The web has pushed us to read what everyone else is reading, the hit of the day. But popular isn't the same as important. Popular isn't the same as profound. Popular isn't even the same as useful.

To make something popular, the creator leaves out the hard parts and amps up the crowd-pleasing riffs. To make something popular, the creator knows that she's dumbing things down in exchange for attention.

The songs you love the most, the soundtrack of your life--almost none of them were #1 on the Billboard charts. And the same goes for the books that changed the way you see the world or the lessons that have transformed your life.

Popularity doesn't mean 'best'. It merely means popular.

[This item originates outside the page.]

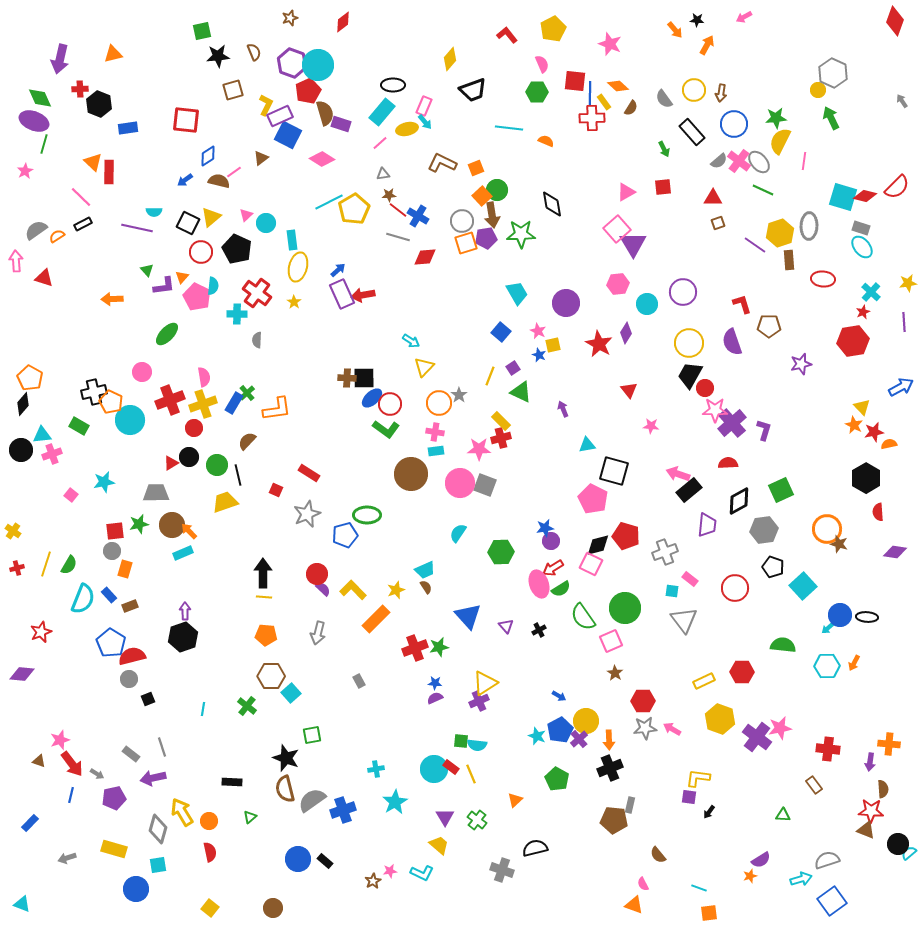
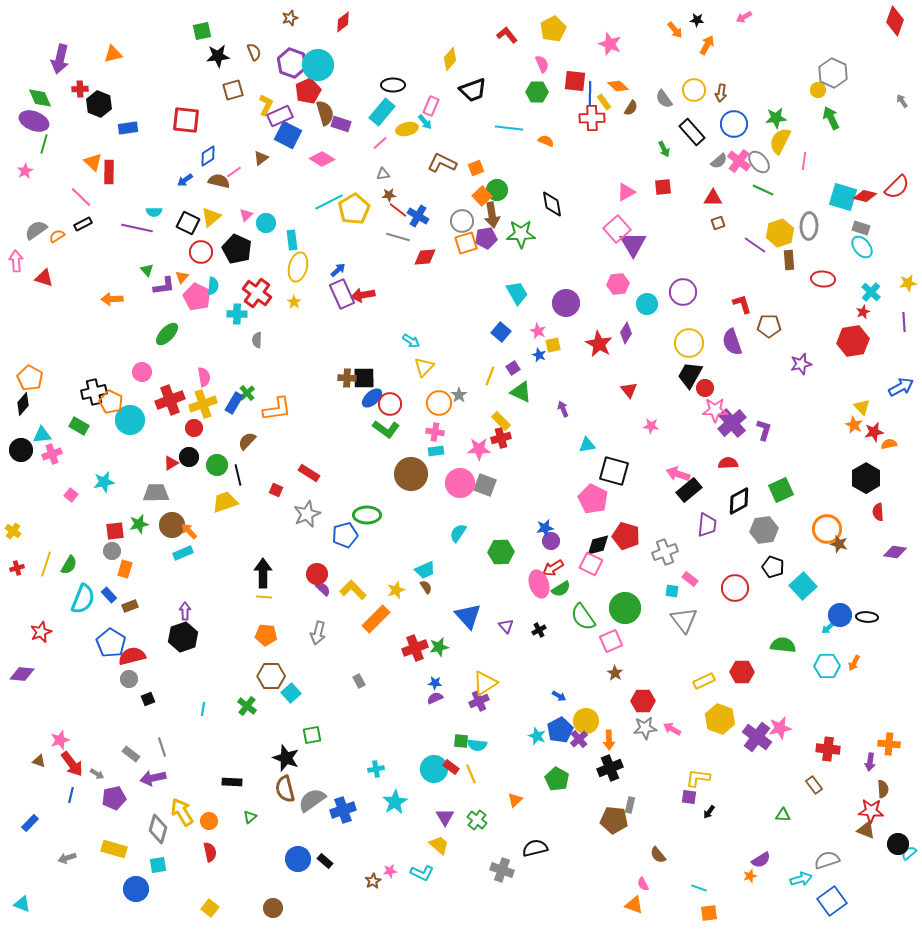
pink rectangle at (424, 106): moved 7 px right
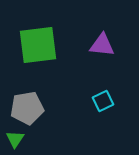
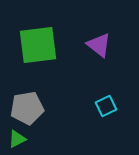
purple triangle: moved 3 px left; rotated 32 degrees clockwise
cyan square: moved 3 px right, 5 px down
green triangle: moved 2 px right; rotated 30 degrees clockwise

Thinking clearly about quality

There are at least three ways we use the word 'quality' at work:

Quality as defined by Deming and Crosby: Meeting spec.

If you can reliably, and without drama, deliver precisely what you have promised, this is quality. This is what happens when a car, regardless of price, has doors that don't squeak. Or when a website doesn't go down. Or when your dry cleaning is ready on the day it's promised, and your clothes are clean.

When six sigma professionals talk about quality, this is what they mean. Meeting spec.

Quality as defined by Ralph Lauren or Tiffany: The quality of deluxeness.

This is when the clarity of the diamond or the nap of the leather or the speed of the jet is something that most others can't match. This is not just, "you get what you pay for," but also, "you paid a lot."

And finally, there's the quality of right effort, of "I did my best," of the sweat and vulnerability that happens when a human has given it her all.

That TV show or that software that you love: what do you love about it? What about the calculus you put into shopping for a car or a school for your kids? 

A $100 million-dollar movie might have more spectacular special effects or be more carefully edited, but it might not have the quality that you find in an indie film.

When you're doing your work, when you're creating an offering, there's no more important question to answer than, "what sort of quality are we seeking here?"

There is no right answer

But there are plenty of wrong ones.

In arithmetic, there's a right answer. And everything else is wrong.

But in the work we do, there are, in fact, plenty of creative, useful, generous answers, answers good enough to embrace and celebrate. In the creative world, there can't be a 'right' answer, because that implies that the answer is correct and exclusive. 

But the wrong answers are clear as well. They are selfish, lack rigor, are short-term when long-term is needed. They're lazy, too expensive, defective or have significant side effects...

By all means, avoid the wrong answers. But don't hold out waiting for the correct one.